By Bernoulli’s equation,
$\dfrac{1}{2}\rho {v_1}^2 + \rho g{h_1} + {p_1} = \dfrac{1}{2}\rho {v_2}^2 + \rho g{h_2} + {p_2}\,................\left( 1 \right)$
Here the fluid is flowing from top to bottom, so the elevation of the tube $CD$ is assumed to be zero, then the above equation is written as,
$\dfrac{1}{2}\rho {v_1}^2 + \rho g{h_1} + {p_1} = \dfrac{1}{2}\rho {v_2}^2 + \rho g\left( 0 \right) + {p_2}$
On multiplying the terms, then the above is,
$\dfrac{1}{2}\rho {v_1}^2 + \rho g{h_1} + {p_1} = \dfrac{1}{2}\rho {v_2}^2 + {p_2}$
By taking the density outside from the above equation on both sides, then the above equation is written as,
$\rho \left( {\dfrac{{{v_1}^2}}{2} + g{h_1} + \dfrac{{{p_1}}}{\rho }} \right) = \rho \left( {\dfrac{{{v_2}^2}}{2} + \dfrac{{{p_2}}}{\rho }} \right)$
By cancelling the term density on both sides, then the above equation is,
$\dfrac{{{v_1}^2}}{2} + g{h_1} + \dfrac{{{p_1}}}{\rho } = \dfrac{{{v_2}^2}}{2} + \dfrac{{{p_2}}}{\rho }$
Here the area of the pipe is constant, then there is no change in velocity, then assume that ${v_1} = {v_2}$, then the above equation is written as,
$\dfrac{{{v_1}^2}}{2} + g{h_1} + \dfrac{{{p_1}}}{\rho } = \dfrac{{{v_1}^2}}{2} + \dfrac{{{p_2}}}{\rho }$
By cancelling the same velocity terms on both sides, then the above equation is,
$g{h_1} + \dfrac{{{p_1}}}{\rho } = \dfrac{{{p_2}}}{\rho }$
By rearranging the terms for further calculation, then,
$g{h_1} = \dfrac{{{p_2}}}{\rho } - \dfrac{{{p_1}}}{\rho }$
By taking the density common in the denominator,
$g{h_1} = \dfrac{1}{\rho }\left( {{p_2} - {p_1}} \right)$
The above equation is written as,
$\rho g{h_1} = {p_2} - {p_1}$
Here, there is a pressure difference which shows that the pressure ${p_2}$ is greater than the pressure ${p_1}$.

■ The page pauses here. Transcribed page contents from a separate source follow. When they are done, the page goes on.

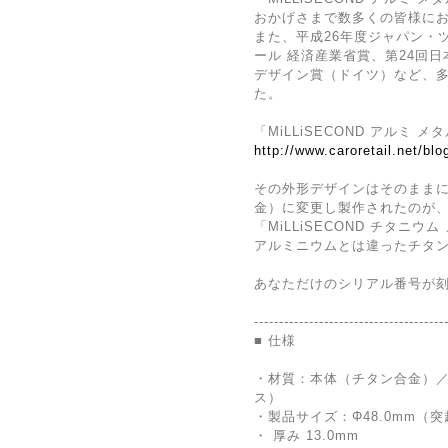
おかげさまで数多くの皆様に
また、平成26年度ジャパン・
ール 経済産業省賞、第24回日
デザイン賞（ドイツ）など、
た。
「MiLLiSECOND アルミ
http://www.caroretail.net/bl
その外形デザインはそのまま
金）に変更し製作されたのが
「MiLLiSECOND チタニ
アルミニウムとは違ったチタ
あなただけのシリアル番号が
--------------------------------------
■ 仕様
・材質：本体（チタン合金）
ス）
・製品サイズ：Φ48.0mm（
・ 厚み 13.0mm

Hence, the option (B) is correct.

Note: If the area of the pipe is increased, then the velocity is decreased and if the area of the pipe is decreased, then the velocity is increased. But in this problem the area of the pipe is constant, then the velocity is constant. And there is some pressure difference between ${p_2}$ and ${p_1}$, so the pressure ${p_2}$ is greater than ${p_1}$.